Girl Gets Girl, Sonia Sebastián (2015, Spain). I forget where I came across this – probably a trailer on another rental DVD – and decided to add it to my rental list. Bur I thoroughly enjoyed it. The film was almost like someone trying to out-Almodóvar Almodóvar himself. Ten years after running away from a wedding, Inés returns to Spain from Miami, just when her ex-girlfriend’s ten-year-old daughter is have a “first period party”. There then follows a series of mildly comic and well-written scenes in which each of the characters at the party try to get their own way. A previous girlfriend, for exmaple, turns up with a dodgy guy as her “boyfriend”. and he tries to drug her drink but the wrong woman drinks it. One of the two mothers of the young girl is desperately trying to hide her sexuality from her mother. The other mother thinks Inés still loves her, but Inés is basically just hiding from some enemies she made in Miami, And not just enenies, as one is an editor who fell in love with her and follows her to Spain to win her heart and/or get back her money. The script is witty, the characters are likeable, the plot is, despite being a but obvious in places, is clever. It’s by no means great cinema, but it is a fun film that entertains without annoying or insulting the viewer’s intelligence. Oh, and it doesn’t just pass the Bechdel Test, it comes top of the class. Worth seeing.

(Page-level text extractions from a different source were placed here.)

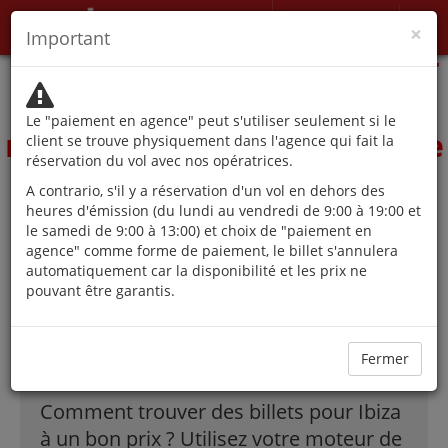
Mon Profil
×
Important
Les autorités déconseillent
les voyages, sauf pour des
Le "paiement en agence" peut s'utiliser seulement si le
raisons qui ne peuvent être
client se trouve physiquement dans l'agence qui fait la
réservation du vol avec nos opératrices.
différées.
A contrario, s'il y a réservation d'un vol en dehors des
heures d'émission (du lundi au vendredi de 9:00 à 19:00 et
le samedi de 9:00 à 13:00) et choix de "paiement en
agence" comme forme de paiement, le billet s'annulera
Les meilleures
automatiquement car la disponibilité et les prix ne
pouvant être garantis.
offres de vols à
Ibiza !
Fermer
Comment trouver des billets pour Ibiza
à un bon prix ? Utilisez votre moteur de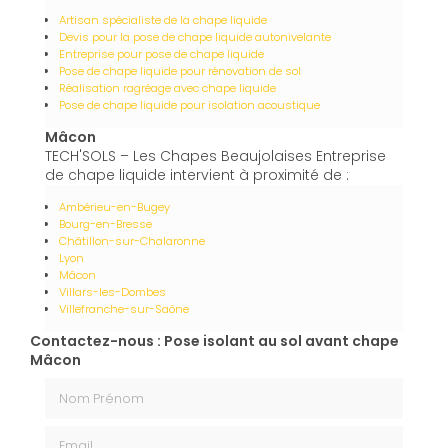
Artisan spécialiste de la chape liquide
Devis pour la pose de chape liquide autonivelante
Entreprise pour pose de chape liquide
Pose de chape liquide pour rénovation de sol
Réalisation ragréage avec chape liquide
Pose de chape liquide pour isolation acoustique
Mâcon
TECH'SOLS – Les Chapes Beaujolaises Entreprise
de chape liquide intervient à proximité de :
Ambérieu-en-Bugey
Bourg-en-Bresse
Châtillon-sur-Chalaronne
Lyon
Mâcon
Villars-les-Dombes
Villefranche-sur-Saône
Contactez-nous : Pose isolant au sol avant chape
Mâcon
Nom Prénom
Email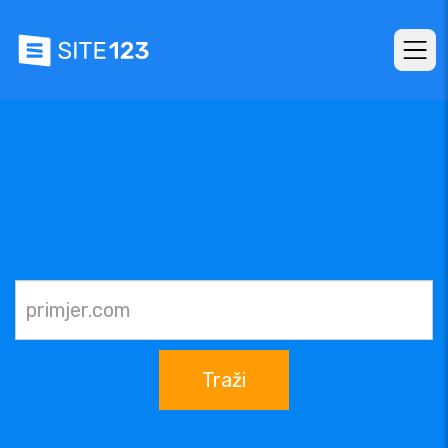
Traži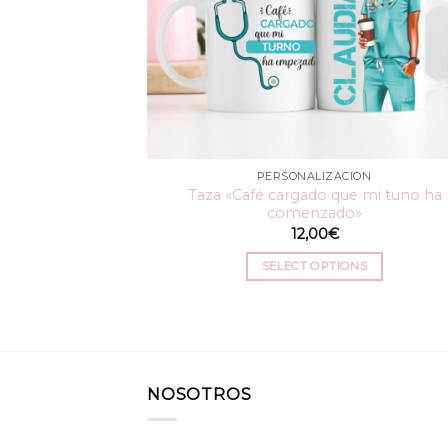
PERSONALIZACIÓN
Taza «Café cargado que mi tuno ha
comenzado»
12,00
€
SELECT OPTIONS
NOSOTROS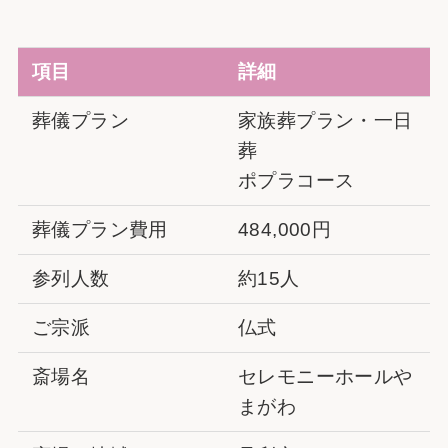
項目
詳細
葬儀プラン
家族葬プラン・一日
葬
ポプラコース
葬儀プラン費用
484,000円
参列人数
約15人
ご宗派
仏式
斎場名
セレモニーホールや
まがわ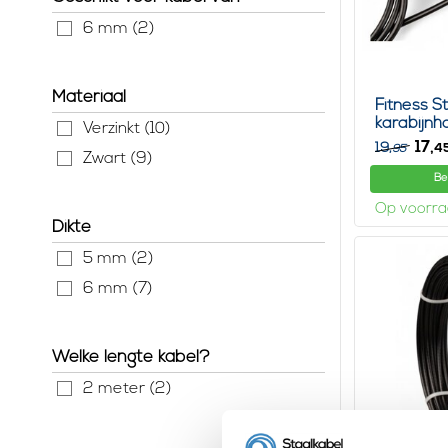
6 mm (2)
Materiaal
Fitness S
karabijnh
Verzinkt (10)
17,
19,
4
95
Zwart (9)
Be
Op voorr
Dikte
5 mm (2)
6 mm (7)
Welke lengte kabel?
2 meter (2)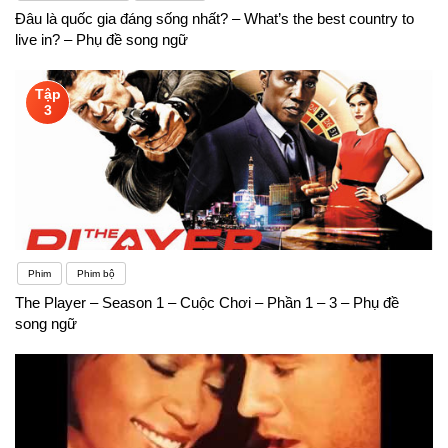
Đâu là quốc gia đáng sống nhất? – What’s the best country to
live in? – Phụ đề song ngữ
Tập
3
Phim
Phim bộ
The Player – Season 1 – Cuộc Chơi – Phần 1 – 3 – Phụ đề
song ngữ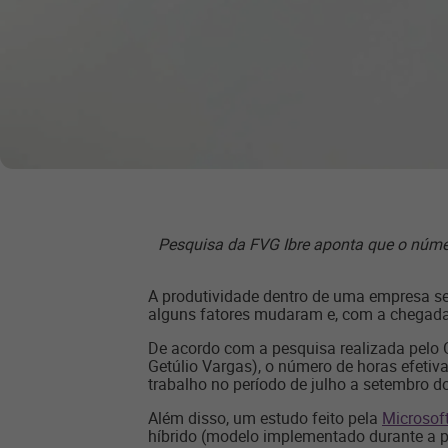
Pesquisa da FVG Ibre aponta que o núme
A produtividade dentro de uma empresa s
alguns fatores mudaram e, com a chegada 
De acordo com a pesquisa realizada pelo O
Getúlio Vargas), o número de horas efeti
trabalho no período de julho a setembro 
Além disso, um estudo feito pela
Microsof
híbrido (modelo implementado durante a 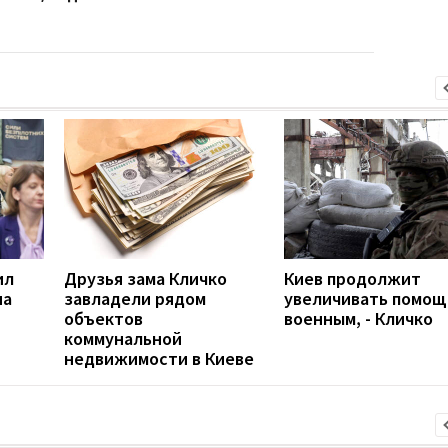
ил
Друзья зама Кличко
Киев продолжит
на
завладели рядом
увеличивать помощ
объектов
военным, - Кличко
коммунальной
недвижимости в Киеве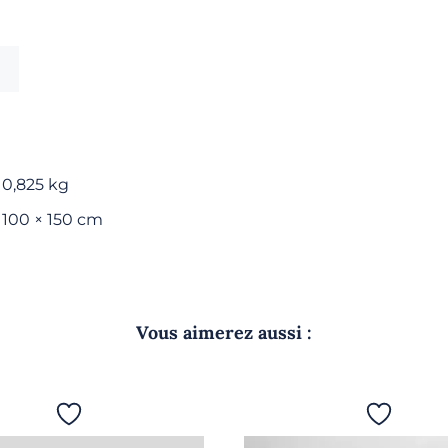
de
bain
-
Marron
0,825 kg
100 × 150 cm
Vous aimerez aussi :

In the Room, Eric Khoo (2015, Singapore). As mentioned above, I stumbled across this on eBay and decided to take a punt on it (it’s not actually available on Amazon). It was a good call. The title refers to a room in the Hotel Singapura (an alternative title for the film) in which events happen over several decades. The story opens in 1942, in black-and-white, with a Brit and a Singaporean lamenting the loss of the Brit’s livelihood – a plantation – but also quite clearly about the love affair between the two men. Another story is about a madam who trains young women to be prostitutes in the early 1960s in the room, and in this sequence the production design and colour scheme is appropriate to the decade. There’s a rock band who occupy the room in the 1970s… and so on. There’s a variety of styles on display, all of which seem appropriate to the decade being depicted, but it does mean In the Room doesn’t feel like it presents a singular vision. Sometimes it feels like Wong Kar-Wai’s In the Mood for Love, other times it feels a bit like Almodóvar. Or maybe not. It’s not the most original plot on the planet – I can think of at least two bad films that have the same premise – and Khoo’s decision to give each sequence an appropriate flavour does tend to dilute his vision. But I still thought this was rather good, and I’m glad I took a chance on it.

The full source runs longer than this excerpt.